> [DESCRIPTION OF THE TASK] The answer must be an exact copy of the records, with every picture removed.

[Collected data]
————————

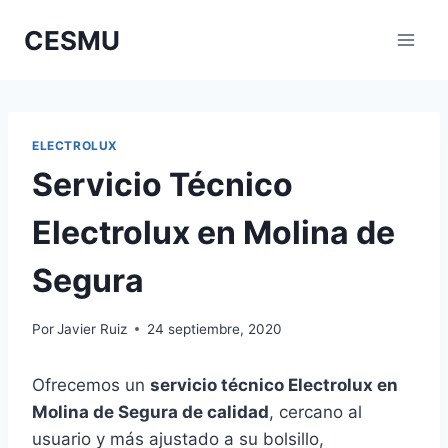
Saltar
CESMU
al
contenido
ELECTROLUX
Servicio Técnico
Electrolux en Molina de
Segura
Por
Javier Ruiz
24 septiembre, 2020
Ofrecemos un
servicio técnico Electrolux en
Molina de Segura de calidad
, cercano al
usuario y más ajustado a su bolsillo,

————————

> [RESPONSE AREA]
Saltar
CESMU
al
contenido
ELECTROLUX
Servicio Técnico
Electrolux en Molina de
Segura
Por
Javier Ruiz
24 septiembre, 2020
Ofrecemos un
servicio técnico Electrolux en
Molina de Segura de calidad
, cercano al
usuario y más ajustado a su bolsillo,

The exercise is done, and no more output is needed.